Slipping one over
We had a passage from First Kings this morning at the 8 a.m. mass. The guest preacher, here to give a two-night mission tomorrow and the next day, even quoted from it: “God is not in the turmoil but in the peace,” he said. Good punch line for his message about how to be impervious to the slings and arrows of 21st-century life by buying into Jesus as Lord and Savior. But the passage was a ringer, imported without benefit of clergy-approved lectionary. We were supposed to hear this from First Samuel beginning:
In those days, Saul went down to the desert of Ziph
with three thousand picked men of Israel,
to search for David in the desert of Ziph.
And then Saul and his 3,000 picked men went to sleep, even the sentries, and David sneaked into their camp with his friend Abishai. They found Saul, the king of Israel, asleep, his spear stuck into the ground next to him. Abishai urged David to stick Saul into the ground next to it, but David wouldn’t do it, because Saul as “anointed” was out of bounds for sticking.
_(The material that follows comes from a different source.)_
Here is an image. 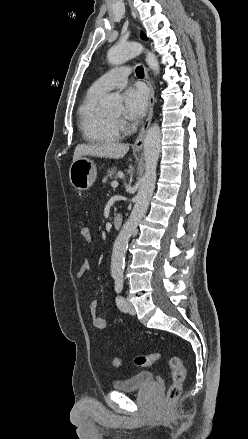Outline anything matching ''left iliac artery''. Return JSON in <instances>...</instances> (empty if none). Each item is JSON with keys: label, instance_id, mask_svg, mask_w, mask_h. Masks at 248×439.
<instances>
[{"label": "left iliac artery", "instance_id": "1", "mask_svg": "<svg viewBox=\"0 0 248 439\" xmlns=\"http://www.w3.org/2000/svg\"><path fill=\"white\" fill-rule=\"evenodd\" d=\"M114 279H115V291L116 293L120 294L124 286V277L122 274H117L114 276ZM116 305L121 311L123 312L127 311V304L123 296L118 295L116 297Z\"/></svg>", "mask_w": 248, "mask_h": 439}]
</instances>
David did take the spear, however, and next morning yelled to Saul’s camp to come and get it, obviously as proof that he could have killed Saul if he wanted to but didn’t because he was anointed.
What the preacher does with that, I am not sure, and what this one did with the substitute passage was fine. But did he order up the substitute, replacing the lectionary’s? Can he do that? Can the pastor do that if he wants to? It’s issues like this that keep the old ecclesiastical pot boiling.